Chronic arsenic exposure remains a human health risk; however a clear mode of action to understand gene signaling-driven arsenic carcinogenesis is currently lacking. This study chronically exposed human lung epithelial BEAS-2B cells to low-dose arsenic trioxide to elucidate cancer promoting gene signaling networks associated with arsenic-transformed (B-As) cells. Following a 6month exposure, exposed cells were assessed for enhanced cell proliferation, colony formation, invasion ability and in vivo tumor formation compared to control cell lines.
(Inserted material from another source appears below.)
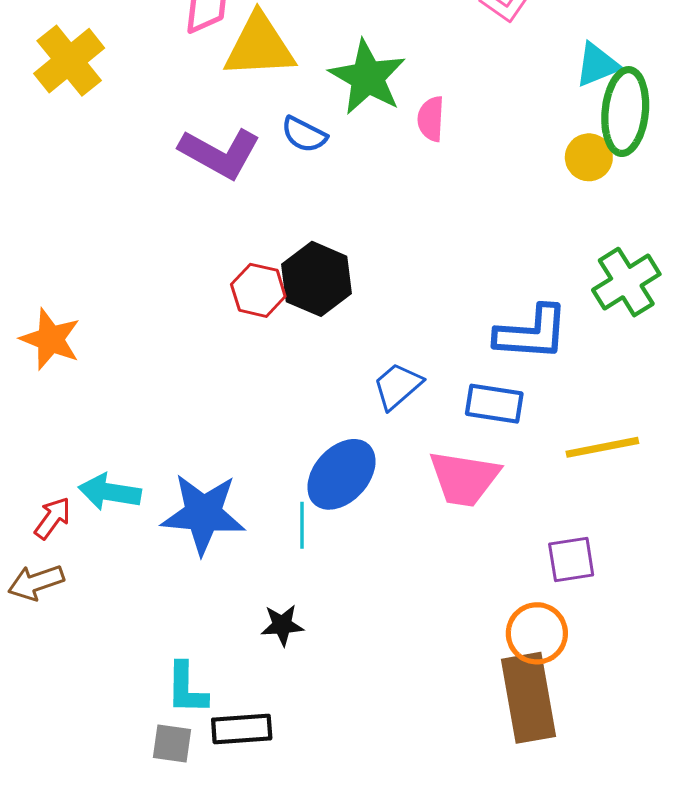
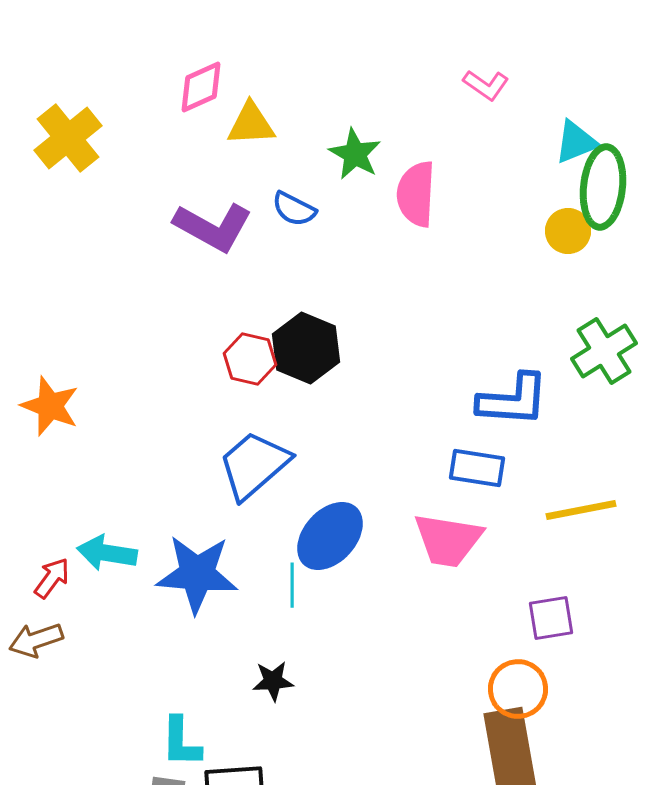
yellow triangle: (259, 46) -> (251, 124), size x0.7
green star: (367, 77) -> (355, 154), size x0.7
pink semicircle: (431, 119) -> (416, 194), size x1.5
blue trapezoid: (398, 386) -> (254, 465), moved, size x1.5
Collected mRNA was subjected to whole genome expression microarray profiling followed by in silico Ingenuity Pathway Analysis (IPA) to identify lung carcinogenesis modes of action. B-As cells displayed significant increases in proliferation, colony formation and invasion ability compared to BEAS-2B cells. B-As injections into nude mice resulted in development of primary and secondary metastatic tumors. Arsenic exposure resulted in widespread up-regulation of genes associated with mitochondrial metabolism and increased reactive oxygen species protection suggesting mitochondrial dysfunction. Carcinogenic initiation via reactive oxygen species and epigenetic mechanisms was further supported by altered DNA repair, histone, and ROS-sensitive signaling. NF-κB, MAPK and NCOR1 signaling disrupted PPARα/δ-mediated lipid homeostasis. A ‘pro-cancer’ gene signaling network identified increased survival, proliferation, inflammation, metabolism, anti-apoptosis and mobility signaling. IPA-ranked signaling networks identified altered p21, EF1α, Akt, MAPK, and NF-κB signaling networks promoting genetic disorder, altered cell cycle, cancer and changes in nucleic acid and energy metabolism. In conclusion, transformed B-As cells with their whole genome expression profile provide an in vitro arsenic model for future lung cancer signaling research and data for chronic arsenic exposure risk assessment. [Display omitted] ► Chronic As2O3 exposure to lung epithelial cells resulted in a cancer-like phenotype. ► Mice injected with arsenic transformed (B-As) cells displayed metastatic tumors. ► Microarray profiling revealed changes in mitochondrial metabolism and ROS response. ► p21, EF1α, Akt, MAPK, PPARα and NF-κB networks promoted pro-cancer signaling. ► B-As cells represent a lung cancer model to explore As-associated carcinogenesis.